Stored data entries:

▽

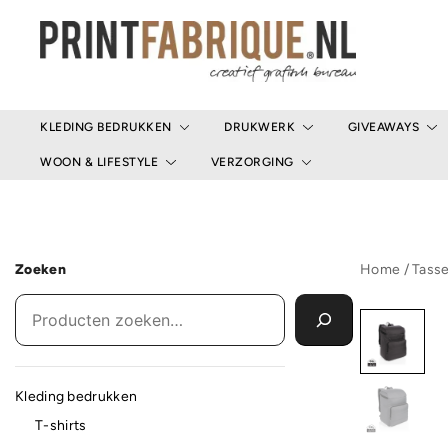
Ga
naar
de
inhoud
Print Fabrique
KLEDING BEDRUKKEN
DRUKWERK
GIVEAWAYS
WOON & LIFESTYLE
VERZORGING
Zoeken
Home
/
Tass
Kleding bedrukken
T-shirts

△

## Task to complete
Omit all pictures while transcribing the entries verbatim.

## Exercise result
Ga
naar
de
inhoud
Print Fabrique
KLEDING BEDRUKKEN
DRUKWERK
GIVEAWAYS
WOON & LIFESTYLE
VERZORGING
Zoeken
Home
/
Tass
Kleding bedrukken
T-shirts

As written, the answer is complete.